La Sardegna e i Savoia


Il regno di Sardegna
Per approfondire, vedi le voci Regno di Sardegna, Storia della Sardegna sabauda e Lista dei re di Sardegna.

In seguito agli aggiustamenti territoriali seguiti alla Guerra di successione spagnola, finita nel 1713, per un brevissimo periodo, tra il 1713 ed il 1718, l'isola passò agli Asburgo austriaci che la cedettero poi al duca di Savoia, Vittorio Amedeo II, che ottenne in questo modo il relativo titolo regio.

Per più di cento anni mantenne lo status di regno autonomo, fino al 1847 quando fu poi pienamente integrata nell'amministrazione piemontese (Unione Perfetta): questo significò de iure l'annessione piena del Piemonte alla Sardegna, de facto la scomparsa di quel che restava delle istituzioni autonome dell'isola di Sardegna all'interno del Regno (carica viceregia, parlamento degli Stamenti, tribunale supremo della Reale Udienza).

In quel periodo varie riforme provocarono forti cambiamenti nell'assetto del territorio e delle strutture produttive: l' editto delle chiudende («tancas serradas a muru») introdusse la proprietà privata ponendo fine alla gestione collettiva dei terreni e determinando forti malumori e rivolte.

Il Regno di Sardegna fu poi,dal punto di vista istituzionale, la culla del Risorgimento italiano.

La Sardegna contemporanea

Per approfondire, vedi la voce Storia della Sardegna contemporanea.

La Sardegna tra Otto e Novecento è una regione marginale, povera e spopolata del nuovo stato italiano. La modernizzazione forzosa e superficiale e i conflitti commerciali con altri paesi europei (specie con la Francia) ne condizionano pesantemente l'assetto produttivo e sociale. A ciò si accompagna poi il fenomeno del banditismo.

Contemporaneamente tuttavia emergono anche pulsioni ed espressioni culturali al passo con i tempi e di livello assoluto (scrittori, artisti, uomini politici).
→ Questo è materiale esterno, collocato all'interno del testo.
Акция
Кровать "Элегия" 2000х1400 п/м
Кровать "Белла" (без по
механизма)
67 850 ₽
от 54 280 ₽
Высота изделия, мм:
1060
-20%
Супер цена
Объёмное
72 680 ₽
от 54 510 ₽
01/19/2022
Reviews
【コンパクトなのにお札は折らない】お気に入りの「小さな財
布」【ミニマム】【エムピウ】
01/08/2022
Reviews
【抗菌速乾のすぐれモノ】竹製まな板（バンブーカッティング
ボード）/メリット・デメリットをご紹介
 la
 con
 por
Le contraddizioni accompagnano tutto l'arco della storia contemporanea dell'Isola, a fasi alterne tra momenti di crisi e momenti di crescita, sia pure problematica.

La Grande Guerra (nel corso della quale i sardi vennero arruolati nella Brigata Sassari, quasi un corpo militare a base etnica) fa emergere tra i sardi stessi tutta la portata della questione identitaria e del rapporto con lo Stato italiano. Ne nasceranno fermenti politici nuovi, che però il fascismo soffocherà o ingloberà (vedi la vicenda del Partito Sardo d'Azione).
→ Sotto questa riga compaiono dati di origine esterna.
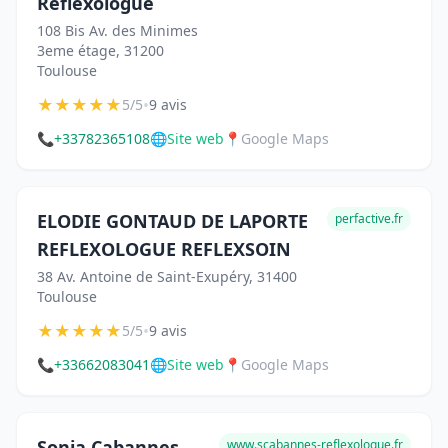
Reflexologue
108 Bis Av. des Minimes
3eme étage, 31200
Toulouse
★
★
★
★
★
•
5/5
9 avis
📞
+33782365108
🌐
Site web
📍
Google Maps
ELODIE GONTAUD DE LAPORTE
perfactive.fr
REFLEXOLOGUE REFLEXSOIN
38 Av. Antoine de Saint-Exupéry, 31400
Toulouse
★
★
★
★
★
•
5/5
9 avis
📞
+33662083041
🌐
Site web
📍
Google Maps
Sonia Cabannes
www.scabannes-reflexologue.fr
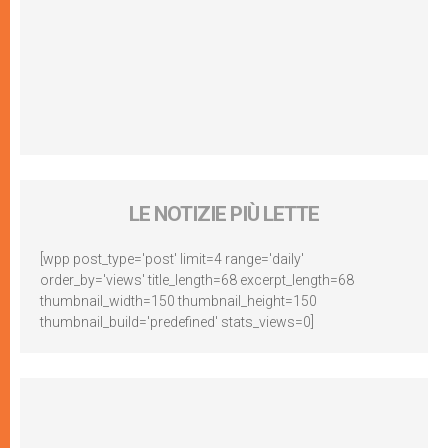
LE NOTIZIE PIÙ LETTE
[wpp post_type='post' limit=4 range='daily'
order_by='views' title_length=68 excerpt_length=68
thumbnail_width=150 thumbnail_height=150
thumbnail_build='predefined' stats_views=0]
Con la conclusione della Seconda Guerra Mondiale, parallelamente alla Costituzione repubblicana italiana, viene promulgato lo Statuto di autonomia della nuova Regione sarda, una delle cinque a statuto speciale previste nel nuovo ordinamento statale.
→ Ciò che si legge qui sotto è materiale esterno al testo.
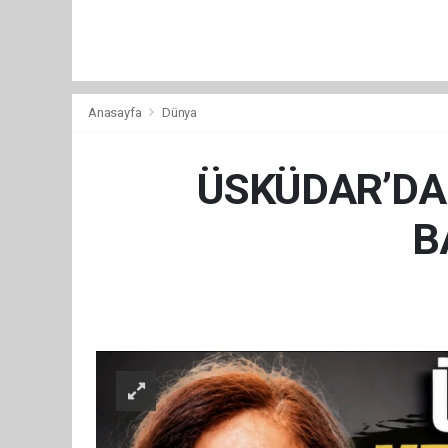
Anasayfa
Dünya
ÜSKÜDAR’DA 
B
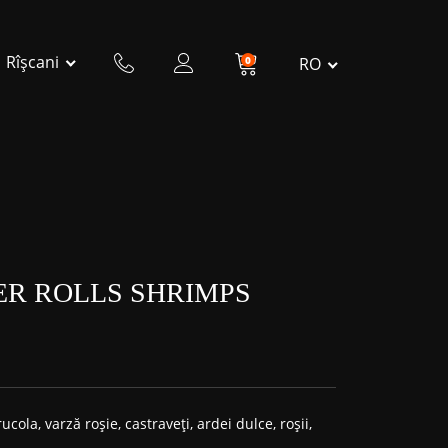
Rîșcani
0
RO
R ROLLS SHRIMPS
 rucola, varză roșie, castraveți, ardei dulce, roșii,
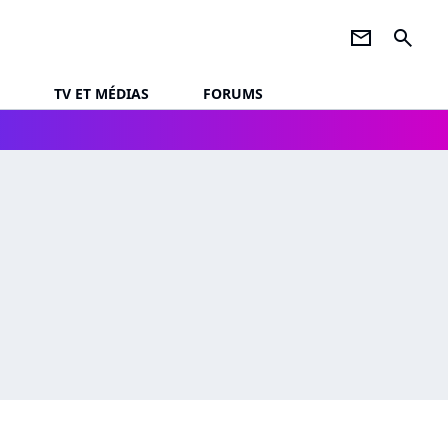
newsletter
search
TV ET MÉDIAS
FORUMS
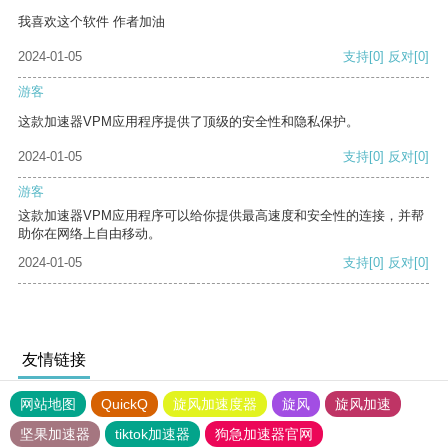
我喜欢这个软件 作者加油
2024-01-05
支持
[0]
反对
[0]
游客
这款加速器VPM应用程序提供了顶级的安全性和隐私保护。
2024-01-05
支持
[0]
反对
[0]
游客
这款加速器VPM应用程序可以给你提供最高速度和安全性的连接，并帮
助你在网络上自由移动。
2024-01-05
支持
[0]
反对
[0]
友情链接
网站地图
QuickQ
旋风加速度器
旋风
旋风加速
坚果加速器
tiktok加速器
狗急加速器官网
Il dopoguerra, caratterizzato dalla battaglia vinta contro la malaria e dalle richieste e rivendicazioni di condizioni economiche migliori, vede da un lato l'imporsi delle servitù militari (come pegno agli assetti geopolitici internazionali cui l'Italia deve far fronte) dall'altro la politica dei così detti Piani di Rinascita, misure legislative speciali per il finanziamento dell'industrializzazione della Sardegna.

Ne conseguono sostanziali fallimenti socio-economici e limitazioni a quella stessa autonomia pure costituzionalmente riconosciuta. A ciò si accompagna un nuovo fenomeno migratorio e il ripresentarsi del problema del banditismo, che imperverserà . Cresce e si afferma intanto il settore turistico, fino a fare dell'Isola una delle mete più appetite a livello italiano e internazionale. Rimangono inoltre sempre vivi i fermenti culturali, sia nel senso di una costante riproposizione delle tradizioni sia in quello dell'espressione di talenti artistici e letterari e di figure politiche ai massimi livelli.

Alla fine del ventesimo secolo, la Sardegna, come regione dello Stato italiano, risulta attestarsi a mezza via tra le regioni a più alto reddito annuo pro capite del nord peninsulare e quelle meridionali a reddito pro capite più basso. Altri indicatori ne sanzionano gli innegabili progressi sia economici, sia sociali, ma non annullano le obiettive difficoltà di crescita e di sviluppo ancora presenti.

Negli anni più recenti, l'espansione delle nuove tecnologie e il miglioramento dei collegamenti con l'esterno (specie quelli aerei, grazie alle compagnie c.d. low cost) sembrano tendere ad attenuare lo storico svantaggio dell'insularità.